What you will do
Search term "khách": please copy every line of the records below that contains it.

Information given
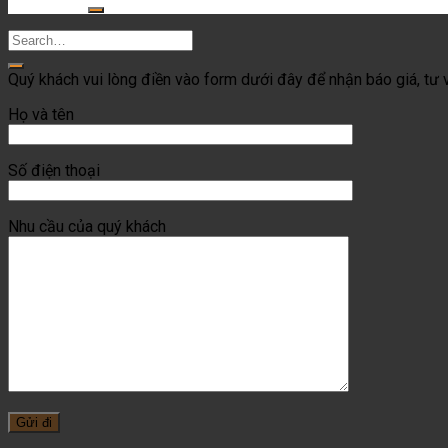
for:
Quý khách vui lòng điền vào form dưới đây để nhận báo giá, tư v
Họ và tên
Số điện thoại
Nhu cầu của quý khách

Final answer
Quý khách vui lòng điền vào form dưới đây để nhận báo giá, tư v
Nhu cầu của quý khách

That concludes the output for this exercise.